Die sogenannte „Balogun-Affäre“ hat das Image der Fußball-Weltmeisterschaft und der beteiligten Akteure nach Ansicht eines Lesers des Tagesspiegels schwer beschädigt. US-Präsident Donald Trump hatte persönlich beim FIFA-Präsidenten Gianni Infantino interveniert, um eine Sperre des US-Stürmers Folarin Balogun aufheben zu lassen. Balogun war im Achtelfinale der USA gegen Belgien nach einer Roten Karte im vorherigen WM-Spiel gegen Bosnien-Herzegowina gesperrt worden. Trump setzte sich laut dem Leserbrief „schamlos“ für eine Aufhebung der Sperre ein, die dann auch gegen alle Fußballregeln erfolgte.

Hintergrund der Affäre: Trumps Intervention bei Infantino

Der Vorfall reiht sich ein in eine Serie von fragwürdigen Entscheidungen und Korruptionsskandalen, die die FIFA-WM überschatten. Bereits die Verleihung des „FIFA-Friedenspreises“ durch Infantino an Trump hatte für Empörung gesorgt. Nun habe die „Kumpelschaft“ zwischen Trump und Infantino einen neuen Tiefpunkt erreicht, so der Leser Hans-Henning Koch aus Berlin-Wannsee. Er sieht das Image der USA und der FIFA-WM durch die „Dreistigkeit ihrer beiden Protagonisten“ irreparabel geschädigt.

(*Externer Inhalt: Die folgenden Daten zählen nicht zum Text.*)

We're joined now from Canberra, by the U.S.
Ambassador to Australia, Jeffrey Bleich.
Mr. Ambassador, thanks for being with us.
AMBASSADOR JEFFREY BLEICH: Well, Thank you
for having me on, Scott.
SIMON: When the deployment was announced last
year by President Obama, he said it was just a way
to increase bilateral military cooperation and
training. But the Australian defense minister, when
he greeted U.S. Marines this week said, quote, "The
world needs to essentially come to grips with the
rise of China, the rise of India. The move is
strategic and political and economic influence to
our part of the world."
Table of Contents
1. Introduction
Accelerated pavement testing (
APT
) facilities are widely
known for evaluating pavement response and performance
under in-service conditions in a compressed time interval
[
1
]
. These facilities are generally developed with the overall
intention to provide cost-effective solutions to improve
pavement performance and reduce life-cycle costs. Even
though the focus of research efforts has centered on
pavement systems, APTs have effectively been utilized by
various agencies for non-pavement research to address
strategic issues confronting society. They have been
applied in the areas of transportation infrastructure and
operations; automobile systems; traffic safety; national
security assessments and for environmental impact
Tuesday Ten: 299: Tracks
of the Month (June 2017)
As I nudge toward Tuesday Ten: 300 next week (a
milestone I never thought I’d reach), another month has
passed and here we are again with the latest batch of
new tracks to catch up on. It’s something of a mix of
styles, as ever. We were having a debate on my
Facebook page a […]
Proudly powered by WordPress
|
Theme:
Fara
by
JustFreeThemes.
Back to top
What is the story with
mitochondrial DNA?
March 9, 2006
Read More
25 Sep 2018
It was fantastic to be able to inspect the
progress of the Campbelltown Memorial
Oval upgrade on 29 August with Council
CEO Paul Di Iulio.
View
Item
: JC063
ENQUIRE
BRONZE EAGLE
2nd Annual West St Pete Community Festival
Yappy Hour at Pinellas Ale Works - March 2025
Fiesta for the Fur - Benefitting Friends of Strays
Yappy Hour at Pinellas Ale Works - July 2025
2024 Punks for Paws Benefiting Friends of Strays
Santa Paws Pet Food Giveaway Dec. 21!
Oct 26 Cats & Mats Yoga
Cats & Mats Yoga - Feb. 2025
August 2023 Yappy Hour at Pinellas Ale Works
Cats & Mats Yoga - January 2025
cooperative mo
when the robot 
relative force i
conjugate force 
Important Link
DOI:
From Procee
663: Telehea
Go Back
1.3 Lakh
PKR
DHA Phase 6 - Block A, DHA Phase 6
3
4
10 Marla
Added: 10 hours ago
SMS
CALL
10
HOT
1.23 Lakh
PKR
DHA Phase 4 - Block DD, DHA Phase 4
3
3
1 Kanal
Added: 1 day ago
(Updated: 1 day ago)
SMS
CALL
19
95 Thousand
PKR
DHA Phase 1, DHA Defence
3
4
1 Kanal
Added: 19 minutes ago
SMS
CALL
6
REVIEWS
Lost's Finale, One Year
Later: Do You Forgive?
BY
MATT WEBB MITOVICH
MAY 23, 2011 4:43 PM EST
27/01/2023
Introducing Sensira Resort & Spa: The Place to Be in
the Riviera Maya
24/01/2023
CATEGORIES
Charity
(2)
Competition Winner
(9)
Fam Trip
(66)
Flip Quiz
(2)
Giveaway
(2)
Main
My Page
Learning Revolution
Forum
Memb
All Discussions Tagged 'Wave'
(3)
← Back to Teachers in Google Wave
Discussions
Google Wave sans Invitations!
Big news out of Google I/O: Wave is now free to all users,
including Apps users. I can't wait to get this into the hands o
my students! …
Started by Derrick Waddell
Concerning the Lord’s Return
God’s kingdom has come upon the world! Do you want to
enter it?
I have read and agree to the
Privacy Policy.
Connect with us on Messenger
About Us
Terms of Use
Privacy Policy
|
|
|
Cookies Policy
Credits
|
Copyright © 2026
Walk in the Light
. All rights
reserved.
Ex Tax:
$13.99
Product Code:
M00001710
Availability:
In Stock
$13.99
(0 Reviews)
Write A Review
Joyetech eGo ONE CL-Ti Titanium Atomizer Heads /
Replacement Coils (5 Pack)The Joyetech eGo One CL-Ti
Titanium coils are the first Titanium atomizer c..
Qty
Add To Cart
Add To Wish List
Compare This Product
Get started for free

Schaden für die gesamte Fußballwelt

Die Affäre habe nicht nur die USA und die FIFA getroffen, sondern auch die anderen Austragungsländer der WM, Kanada und Mexiko. Koch fragt: „Wie und von wem kann er behoben werden?“ Die frühere Anbiederung Infantinos an zweifelhafte Autokraten habe nun eine traurige Fortsetzung bei Donald Trump gefunden, zum Nachteil aller Anhänger des Weltfußballs. Der Leserbrief bezieht sich auf einen wohlmeinenden Kommentar der geschätzten Nicole Deitelhoff zur WM, der durch die aktuellen Ereignisse überholt worden sei.